A big problem I have with the way that Mark Gatiss writes Doctor Who (with the exception of Victory of the Daleks) is that he writes stories which belong to the Classic Series. Don't get me wrong, I love the Classic Series, but the tone and pacing of it is far too different to that of most modern episodes. As a result, they feel lacking in energy, a bit lifeless, and out of place in general. And that, I think, was Cold War's problem. The ingredients for a good story were all there; it had the return of the Ice Warriors, a fantastic historical setting (an armed Russian submarine in the middle of the Cold War) and a great supporting cast. And yet they all felt a little wasted.

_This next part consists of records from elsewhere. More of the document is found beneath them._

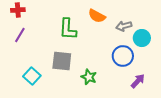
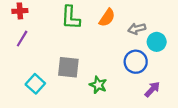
orange semicircle: (97, 16) -> (107, 18), turned -84
green L-shape: (68, 29) -> (71, 18), moved

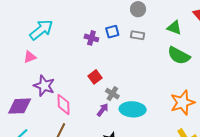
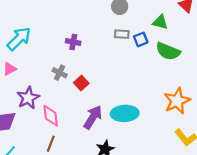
blue square: (112, 32) -> (141, 39), moved
purple star: (44, 86) -> (28, 98), turned 30
gray cross: (112, 94) -> (60, 73), moved
purple arrow: (103, 110) -> (93, 117), size x1.6

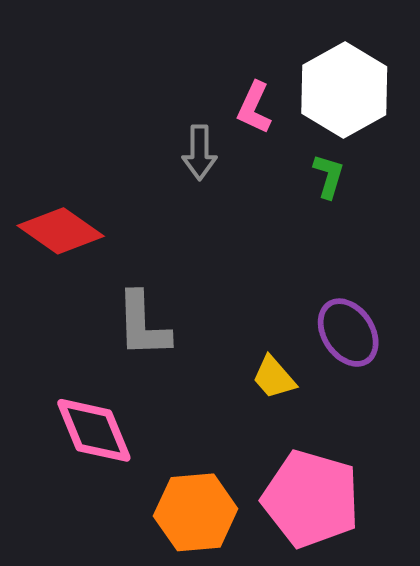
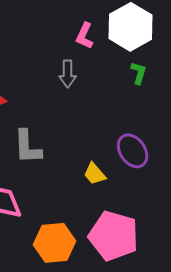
gray arrow: (200, 153) -> (68, 74), moved
green L-shape: (329, 176) -> (139, 73), moved

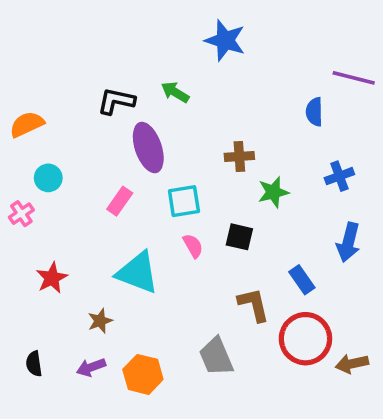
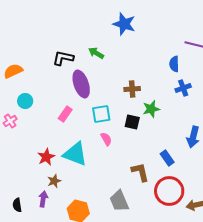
blue cross: (339, 176) -> (183, 88), moved
black square: (239, 237) -> (132, 122), moved
red star: (52, 278) -> (46, 157), moved
purple arrow: (91, 367) -> (43, 199), moved, turned 119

The positive: the new and updated Ice Warriors.
Mark Gatiss clearly intended for this episode to be his Dalek; after all, it reintroduced an old foe, intended to show us how lethal they are by showing how dangerous just one can be, and pushed boundaries a little by showing it outside of its armour. The main issue I had was that the Ice Warrior we met, Skaldak, never felt any more threatening than a human. His threat came from his willingness to release the submarine's nuclear missiles into the West and thus ensure Mutually Assured Destruction - however, let's not forget that this is something that anyone could have done. Indeed, that was the very reason why the Cold War was such a terrifying time for so many - because people knew that it would only take one fed-up worker one press of a button to bring on nuclear warfare. In the context of the Cold War, Skaldak's threat was nothing new, and it was hardly the way to convince new viewers of the terror of the Ice Warriors. The terror of mankind's ability to destroy itself, perhaps, but not of the Ice Warriors. However, credit must go to Nick Briggs and the FX team. Skaldak's voice was positively creepy and, visually, he looked fantastic, having retained the classic look of the Ice Warriors of old whilst having been sleeked up for a modern audience. Minus points for his out-of-armour CGI look, though. He looked far more menacing as a faint set of eyes in the dark.

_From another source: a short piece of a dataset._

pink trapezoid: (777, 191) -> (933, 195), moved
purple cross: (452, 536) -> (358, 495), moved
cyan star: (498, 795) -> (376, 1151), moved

One of the many negatives: the CGI Skaldak.

A welcome aspect of Cold War was its portrayal of a Russian experience of the war. All too often attention is paid to the Western view of events, so it was extremely refreshing in this respect. The supporting cast, too, was particularly strong; Liam Cunningham and David Warner were the real stars in their respective roles of Captain Zhukov and Professor Grisenko. The comedic highlight of the episode was surely Grisenko pleading with Clara to tell him about the future, desperate to know not whether there would ever be peace between the East and the West, but whether or not Ultravox would indeed stay together.

The Doctor, Clara and Captain Zhukov atop the surfaced and disarmed Russian sub.

Cold War also saw Clara continue her development as companion nicely and Jenna-Louise Coleman's performance was, yet again, strong. Her "Am I speaking Russian?" speech is a speech veteran viewers will have heard before in various forms, but was still a lovely comedic touch. Matt Smith, as usual, gave a very solid performance as the Doctor, though my one gripe is that he didn't quite hit the highs he hit with his performance last week. However, I'm aware that there was a lack of great material for him to bite his teeth into.

And that's about all I've got to say, really. The biggest problem with Cold War is that it didn't engage me. The good thing about most of the episodes I dislike is that I still feel compelled to talk about them in some way, but with this I felt - and continue to feel, an hour after watching it - absolutely nothing. If you really love your classic Troughton base-under-siege stuff, you'll love Cold War, but it really wasn't my cup of tea. It failed to be the one thing that Doctor Who should always be: fun.

Cold War fails to live up to the standards of modern day Doctor Who.